The problem | Each line with the word "zoom" must appear in the answer, copied from the records.

### Data for this task

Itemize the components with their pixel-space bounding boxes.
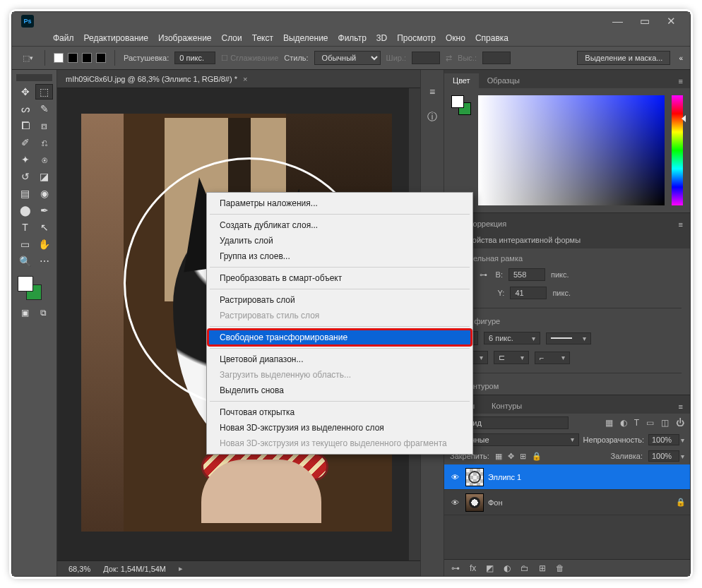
tab-paths[interactable]: Контуры (483, 399, 530, 414)
info-panel-icon[interactable]: ⓘ (424, 109, 440, 125)
menu-type[interactable]: Текст (252, 33, 273, 43)
tab-swatches[interactable]: Образцы (479, 73, 528, 88)
eyedropper-tool[interactable]: ✐ (16, 135, 34, 150)
context-menu-item[interactable]: Новая 3D-экструзия из выделенного слоя (208, 420, 471, 436)
visibility-icon[interactable]: 👁 (448, 473, 461, 481)
close-tab-icon[interactable]: × (243, 75, 247, 83)
status-more-icon[interactable]: ▸ (179, 564, 183, 573)
document-tab[interactable]: mIh09iC8x6U.jpg @ 68,3% (Эллипс 1, RGB/8… (57, 70, 420, 88)
menu-select[interactable]: Выделение (283, 33, 328, 43)
layer-filter-select[interactable] (464, 416, 569, 429)
context-menu-item[interactable]: Свободное трансформирование (208, 330, 471, 345)
feather-input[interactable] (174, 52, 215, 64)
edit-toolbar[interactable]: ⋯ (35, 253, 53, 269)
fill-input[interactable] (648, 450, 679, 462)
tool-preset-icon[interactable]: ⬚▾ (19, 49, 36, 66)
menu-edit[interactable]: Редактирование (84, 33, 148, 43)
panel-menu-icon[interactable]: ≡ (672, 217, 690, 232)
panel-menu-icon[interactable]: ≡ (672, 74, 690, 88)
history-brush-tool[interactable]: ↺ (16, 169, 34, 184)
menu-image[interactable]: Изображение (158, 33, 212, 43)
opacity-input[interactable] (648, 434, 679, 445)
filter-shape-icon[interactable]: ▭ (646, 418, 654, 428)
zoom-level[interactable]: 68,3% (69, 565, 90, 573)
context-menu-item[interactable]: Параметры наложения... (208, 196, 471, 211)
menu-window[interactable]: Окно (446, 33, 465, 43)
y-value[interactable] (510, 287, 547, 299)
path-select-tool[interactable]: ↖ (35, 220, 53, 235)
stroke-style-select[interactable]: ▾ (546, 332, 591, 344)
cap-select[interactable]: ⊏▾ (494, 351, 529, 364)
link-layers-icon[interactable]: ⊶ (451, 563, 460, 573)
menu-file[interactable]: Файл (53, 33, 74, 43)
filter-type-icon[interactable]: T (634, 418, 639, 428)
context-menu-item[interactable]: Выделить снова (208, 383, 471, 398)
eraser-tool[interactable]: ◪ (35, 169, 53, 184)
new-selection-icon[interactable] (54, 53, 64, 63)
maximize-button[interactable]: ▭ (640, 15, 650, 28)
new-layer-icon[interactable]: ⊞ (539, 563, 546, 573)
optbar-collapse-icon[interactable]: « (679, 54, 683, 62)
zoom-tool[interactable]: 🔍 (16, 253, 34, 269)
filter-adjust-icon[interactable]: ◐ (620, 418, 627, 428)
context-menu-item[interactable]: Преобразовать в смарт-объект (208, 270, 471, 286)
context-menu-item[interactable]: Растрировать слой (208, 292, 471, 308)
style-select[interactable]: Обычный (314, 51, 381, 65)
close-button[interactable]: ✕ (667, 15, 676, 28)
context-menu-item[interactable]: Группа из слоев... (208, 248, 471, 264)
subtract-selection-icon[interactable] (82, 53, 92, 63)
quick-mask-icon[interactable]: ▣ (18, 306, 33, 320)
stamp-tool[interactable]: ⍟ (35, 152, 53, 167)
menu-view[interactable]: Просмотр (397, 33, 436, 43)
context-menu-item[interactable]: Создать дубликат слоя... (208, 217, 471, 233)
link-dimensions-icon[interactable]: ⊶ (477, 270, 490, 280)
color-spectrum[interactable] (478, 95, 665, 205)
shape-tool[interactable]: ▭ (16, 236, 34, 252)
dodge-tool[interactable]: ⬤ (16, 203, 34, 218)
hue-slider[interactable] (672, 95, 683, 205)
pen-tool[interactable]: ✒ (35, 203, 53, 218)
delete-layer-icon[interactable]: 🗑 (556, 563, 564, 573)
layer-mask-icon[interactable]: ◩ (486, 563, 494, 573)
layer-row[interactable]: 👁 Фон 🔒 (444, 490, 690, 515)
panel-menu-icon[interactable]: ≡ (672, 400, 690, 414)
color-swatch[interactable] (18, 276, 42, 300)
context-menu-item[interactable]: Почтовая открытка (208, 404, 471, 420)
menu-help[interactable]: Справка (475, 33, 508, 43)
lock-pixels-icon[interactable]: ▦ (495, 452, 502, 461)
layer-fx-icon[interactable]: fx (470, 563, 476, 573)
foreground-color[interactable] (18, 276, 33, 292)
move-tool[interactable]: ✥ (16, 84, 34, 100)
gradient-tool[interactable]: ▤ (16, 186, 34, 201)
filter-smart-icon[interactable]: ◫ (661, 418, 669, 428)
add-selection-icon[interactable] (68, 53, 78, 63)
quick-select-tool[interactable]: ✎ (35, 101, 53, 116)
menu-filter[interactable]: Фильтр (338, 33, 367, 43)
screen-mode-icon[interactable]: ⧉ (36, 306, 52, 320)
menu-layer[interactable]: Слои (222, 33, 242, 43)
select-and-mask-button[interactable]: Выделение и маска... (577, 51, 670, 65)
layer-thumbnail[interactable] (465, 468, 484, 486)
adjustment-layer-icon[interactable]: ◐ (504, 563, 511, 573)
stroke-width-select[interactable]: 6 пикс.▾ (484, 332, 540, 344)
visibility-icon[interactable]: 👁 (448, 498, 461, 507)
history-panel-icon[interactable]: ≡ (424, 84, 440, 100)
lock-position-icon[interactable]: ✥ (508, 452, 514, 461)
group-icon[interactable]: 🗀 (520, 563, 529, 573)
width-value[interactable] (508, 268, 545, 281)
type-tool[interactable]: T (16, 220, 34, 235)
join-select[interactable]: ⌐▾ (535, 352, 570, 364)
layer-name[interactable]: Эллипс 1 (488, 473, 521, 481)
brush-tool[interactable]: ✦ (16, 152, 34, 167)
fgbg-swatch[interactable] (451, 95, 471, 115)
minimize-button[interactable]: — (612, 15, 623, 28)
intersect-selection-icon[interactable] (96, 53, 106, 63)
filter-toggle-icon[interactable]: ⏻ (676, 418, 684, 428)
menu-3d[interactable]: 3D (376, 33, 387, 43)
context-menu-item[interactable]: Цветовой диапазон... (208, 352, 471, 367)
layer-thumbnail[interactable] (465, 493, 484, 512)
lock-all-icon[interactable]: 🔒 (532, 452, 542, 461)
heal-tool[interactable]: ⎌ (35, 135, 53, 150)
context-menu-item[interactable]: Удалить слой (208, 233, 471, 248)
filter-pixel-icon[interactable]: ▦ (605, 418, 613, 428)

######

Response |
zoom-level[interactable]: 68,3% (69, 565, 90, 573)
zoom-tool[interactable]: 🔍 (16, 253, 34, 269)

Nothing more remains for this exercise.